Success in making pentamode is a first step the new advances in the technology of the future. The reason, numerous three-dimensional transformation acoustics ideas, for example inaudibility cloaks, acoustic prisms or new loudspeaker concepts, could become reality in the near future.
The mechanical behavior of materials such as gold or water is expressed in terms of compression and shear parameters. Whereas the phenomenon that water, for example, can hardly be compressed in a cylinder is described through the compression parameter, the fact that it can be stirred in all directions using a spoon is expressed through the shear parameters.
“Realizing a pentamode metamaterial is about as difficult as trying to build a scaffold from pins that must not touch but at their tips,” first author Dr.

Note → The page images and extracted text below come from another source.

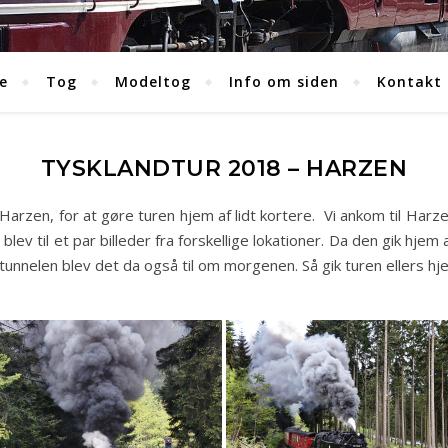
e
Tog
Modeltog
Info om siden
Kontakt
TYSKLANDTUR 2018 – HARZEN
arzen, for at gøre turen hjem af lidt kortere. Vi ankom til Harze
v til et par billeder fra forskellige lokationer. Da den gik hjem 
 tunnelen blev det da også til om morgenen. Så gik turen ellers 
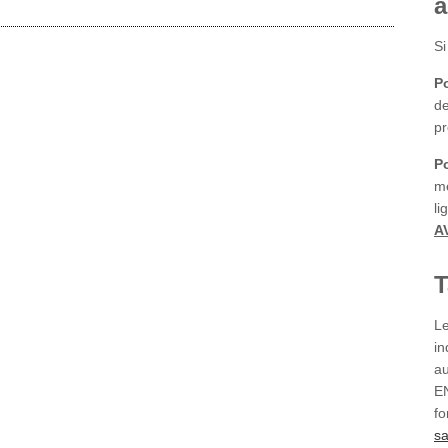
a
Si
Po
de
pr
Po
me
li
A
T
Le
in
au
E
fo
sa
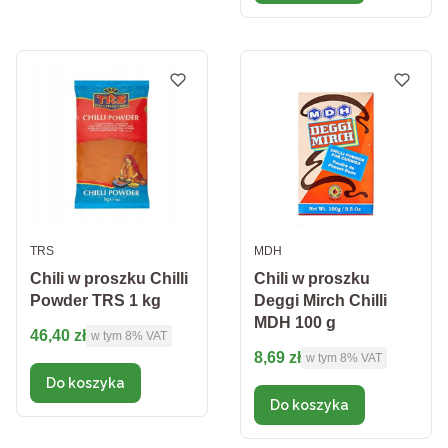
PRODUCENT
PRODUCENT
TRS
MDH
Chili w proszku Chilli
Chili w proszku
Powder TRS 1 kg
Deggi Mirch Chilli
MDH 100 g
Cena brutto
46,40 zł
w tym %s VAT
w tym
8%
VAT
Cena brutto
8,69 zł
w tym %s VAT
w tym
8%
VAT
Do koszyka
Do koszyka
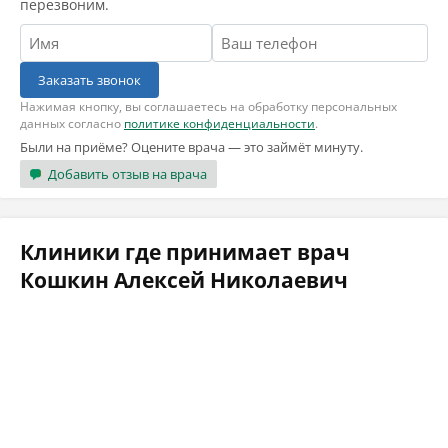
перезвоним.
Заказать звонок
Нажимая кнопку, вы соглашаетесь на обработку персональных
данных согласно
политике конфиденциальности
.
Были на приёме? Оцените врача — это займёт минуту.
Добавить отзыв на врача
Клиники где принимает врач
Кошкин Алексей Николаевич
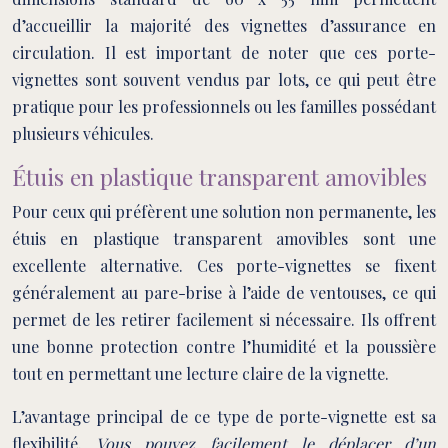
d’accueillir la majorité des vignettes d’assurance en
circulation. Il est important de noter que ces porte-
vignettes sont souvent vendus par lots, ce qui peut être
pratique pour les professionnels ou les familles possédant
plusieurs véhicules.
Étuis en plastique transparent amovibles
Pour ceux qui préfèrent une solution non permanente, les
étuis en plastique transparent amovibles sont une
excellente alternative. Ces porte-vignettes se fixent
généralement au pare-brise à l’aide de ventouses, ce qui
permet de les retirer facilement si nécessaire. Ils offrent
une bonne protection contre l’humidité et la poussière
tout en permettant une lecture claire de la vignette.
L’avantage principal de ce type de porte-vignette est sa
flexibilité.
Vous pouvez facilement le déplacer d’un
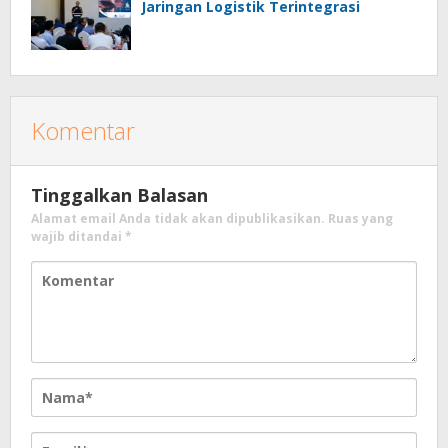
Jaringan Logistik Terintegrasi
Komentar
Tinggalkan Balasan
Alamat email Anda tidak akan dipublikasikan.
Ruas yang
wajib ditandai
*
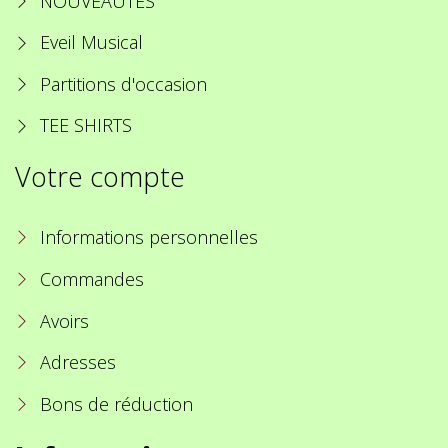
NOUVEAUTES
Eveil Musical
Partitions d'occasion
TEE SHIRTS
Votre compte
Informations personnelles
Commandes
Avoirs
Adresses
Bons de réduction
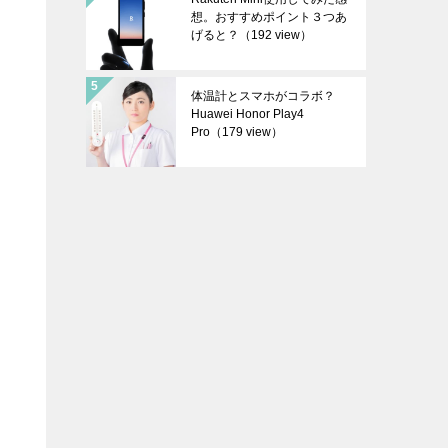
想。おすすめポイント３つあ
げると？
（192 view）
体温計とスマホがコラボ？
Huawei Honor Play4
Pro
（179 view）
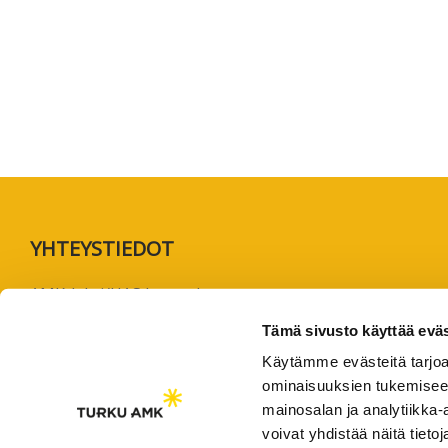
koskevas
tutkimuks
kaikille
kiinnostun
Footer
YHTEYSTIEDOT
AMK-lehti/UAS Journal
ISSN 1799-6848
Tämä sivusto käyttää eväs
Käytämme evästeitä tarjoa
Turun ammattikorkeakoulu
ominaisuuksien tukemisee
Joukahaisenkatu 3
mainosalan ja analytiikka
20520 Turku
voivat yhdistää näitä tietoja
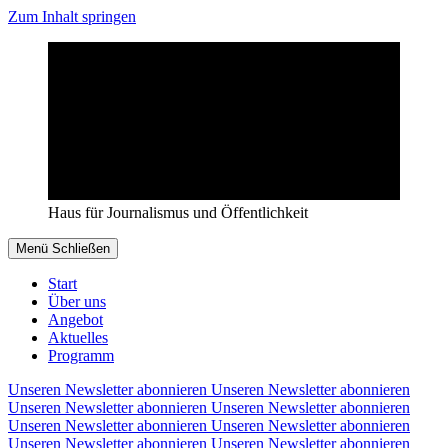
Zum Inhalt springen
Haus für Journalismus und Öffentlichkeit
Menü
Schließen
Start
Über uns
Angebot
Aktuelles
Programm
Unseren Newsletter abonnieren
Unseren Newsletter abonnieren
Unseren Newsletter abonnieren
Unseren Newsletter abonnieren
Unseren Newsletter abonnieren
Unseren Newsletter abonnieren
Unseren Newsletter abonnieren
Unseren Newsletter abonnieren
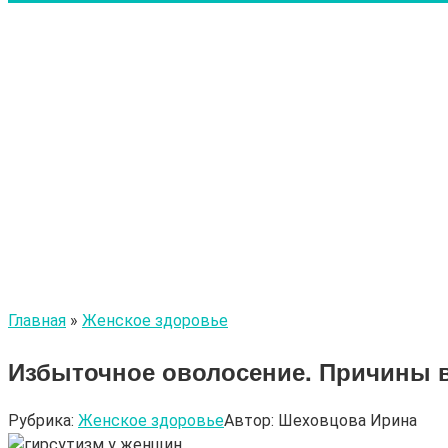
Главная
»
Женское здоровье
Избыточное оволосение. Причины 
Рубрика:
Женское здоровье
Автор:
Шеховцова Ирина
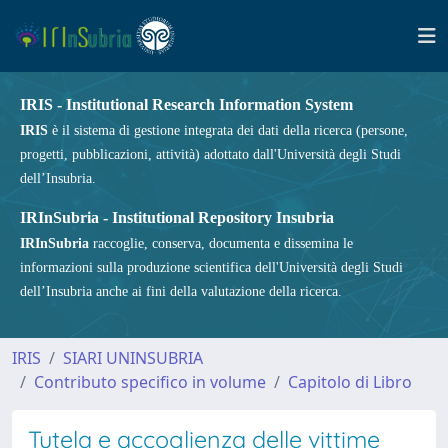
IRIS - Institutional Research Information System
IRIS
è il sistema di gestione integrata dei dati della ricerca (persone,
progetti, pubblicazioni, attività) adottato dall'Università degli Studi
dell’Insubria.
IRInSubria - Institutional Repository Insubria
IRInSubria
raccoglie, conserva, documenta e dissemina le
informazioni sulla produzione scientifica dell'Università degli Studi
dell’Insubria anche ai fini della valutazione della ricerca.
IRIS
SIARI UNINSUBRIA
Contributo specifico in volume
Capitolo di Libro
Tutela e accoglienza delle vittime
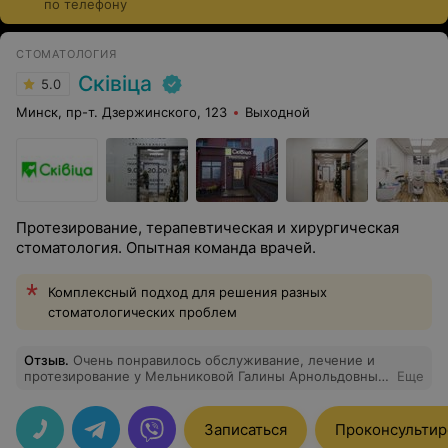
по телефону
современные съемные конструкции не ощущаются в
ротовой полости и максимально комфортны в
ежедневной носке. Стоимость услуг варьируется и
СТОМАТОЛОГИЯ
зависит от выбранного типа протезирования,
Сківіца
5.0
материалов и производителя.
Минск, пр-т. Дзержинского, 123
Выходной
Протезирование, терапевтическая и хирургическая
стоматология. Опытная команда врачей.
Комплексный подход для решения разных
стоматологических проблем
Отзыв
.
Очень понравилось обслуживание, лечение и
протезирование у Мельниковой Галины Арнольдовны и
Еще
Кичкаева Артема Валерьевича
Записаться
Проконсультир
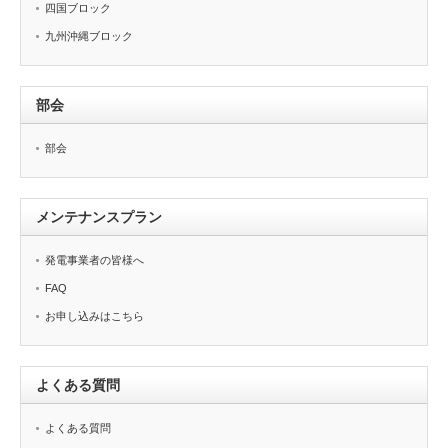
四国ブロック
九州沖縄ブロック
部会
部会
メンテナンスプラン
発電事業者の皆様へ
FAQ
お申し込みはこちら
よくある質問
よくある質問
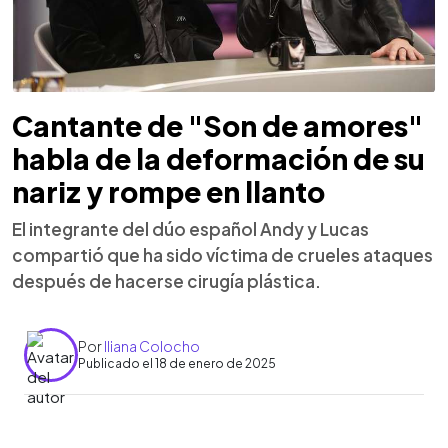
Cantante de "Son de amores"
habla de la deformación de su
nariz y rompe en llanto
El integrante del dúo español Andy y Lucas
compartió que ha sido víctima de crueles ataques
después de hacerse cirugía plástica.
Por
Iliana Colocho
Publicado el 18 de enero de 2025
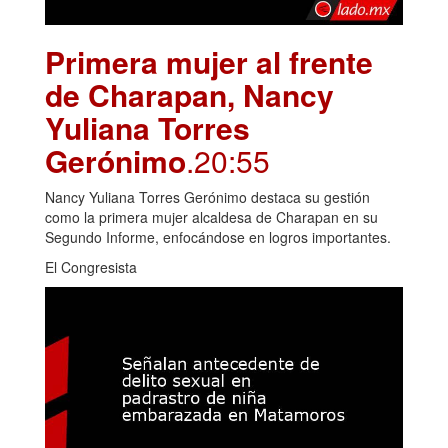
Primera mujer al frente
de Charapan, Nancy
Yuliana Torres
Gerónimo
.20:55
Nancy Yuliana Torres Gerónimo destaca su gestión
como la primera mujer alcaldesa de Charapan en su
Segundo Informe, enfocándose en logros importantes.
El Congresista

Muamer Kadic explains. “The Karlsruhe prototype has been manufactured from a polymer. The mechanical behavior of the material is determined by the acuteness and length of the individual “sugar loaves”. On the one hand, we must be capable of designing small sugar loaves in the nanometer range and connect them to one another at the right angle. On the other hand, the entire structure must eventually become as large as possible. Since the material itself contributes only little more than one percent to the respective volume, the composite obtained is extremely light.
“To obtain similar 3D results, as in transformation optics, transformation acoustics is exclusively dependent on metamaterials. In view of this, this first manufacture of our pentamode metamaterial is a quite significant success,” adds Tiemo Bückmann, who is about to receive his diploma at the Institute of Applied Physics and is responsible for realizing the structures of the new material by means of dip-in laser writing, a method that has been derived from direct laser writing developed by the Nanoscribe company.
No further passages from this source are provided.